# A worthy replacement for "the" Z-5500?



## bim27142 (May 15, 2013)

Ok, I came across a local forum site and it was brought up about the best 2.0 or 2.1 midrange speaker setup.

It was suggested there to use Swans M50W and this is the first time I've heard about it but it seriously got my attention when I started doing some further research about it.

Now, I am thinking of ditching my Logitech Z-5500 for a set of Swans M50W. I know it's not of the same playing field but somehow I would say that my "taste" probably have changed (or matured should I say) over the years and I no longer really have the need for a 5.1 PC setup.

Some reasons that I considered:
- 5.1 has lots of wires and speakers and my living room is getting crowded
- My new place now is rather small and I couldn't even go past 4 for the volume since I am afraid my neighbors will knock and demand an eviction... 
- I now wanted cleaner, purer sounding system rather than pure SPL power and booming bass... I could say I am still a little bit of a bass head so I probably consider myself somewhere in between a purist and a bass head.

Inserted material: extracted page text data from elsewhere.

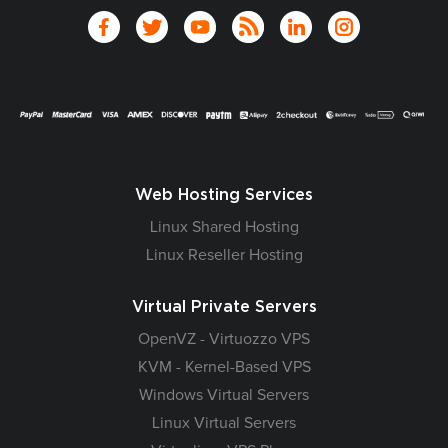
Web Hosting Services
Linux Shared Hosting
Linux Reseller Hosting
Virtual Private Servers
OpenVZ - Virtuozzo VPS
KVM - Kernel-Based VPS
Windows Virtual Servers
Linux Virtual Servers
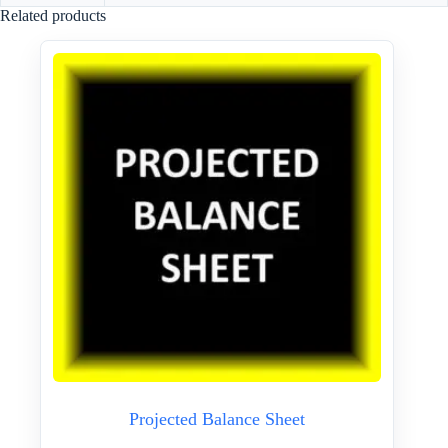
Related products
Projected Balance Sheet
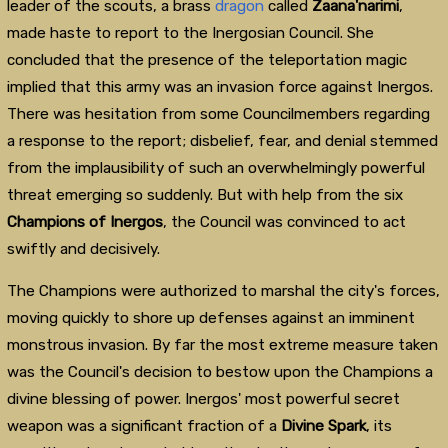
leader of the scouts, a brass
dragon
called
Zaana'narimi
,
made haste to report to the Inergosian Council. She
concluded that the presence of the teleportation magic
implied that this army was an invasion force against Inergos.
There was hesitation from some Councilmembers regarding
a response to the report; disbelief, fear, and denial stemmed
from the implausibility of such an overwhelmingly powerful
threat emerging so suddenly. But with help from the six
Champions of Inergos
, the Council was convinced to act
swiftly and decisively.
The Champions were authorized to marshal the city's forces,
moving quickly to shore up defenses against an imminent
monstrous invasion. By far the most extreme measure taken
was the Council's decision to bestow upon the Champions a
divine blessing of power. Inergos' most powerful secret
weapon was a significant fraction of a
Divine Spark
, its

So... my golden question is, will this be a logical move or it's just a waste of time, effort, and money?


----------



## Rickkins (Jan 2, 2014)

Pity that there were no responses to this, because I was wondering the same thing...


----------



## Dent1 (Jan 3, 2014)

Rickkins said:


> Pity that there were no responses to this, because I was wondering the same thing...



It really depends what you use your PC for.  If you are looking for a stereo setup a pair of Studio Monitors and stereo amplifier. If you're looking for surround setup, a Home Theatre System and bookshelf speakers for the rears, floor standing for the fronts - if your room size permits.


----------



## Kursah (Jan 3, 2014)

Making your own hi-fi system out of components. Get a receiver like my Denon AVR-1613 (got for ~$200 refurbished with 1-year warranty from accessories4less.com), get some speakers (my Pioneer SP21's are awesome!) and a powered sub (my Dayton Sub-100 sounds great!). 

My 2.1 setup is very loud and powerful when I want it to be, and very crisp, clear, the lows are deep and punchy...it sounds amazing.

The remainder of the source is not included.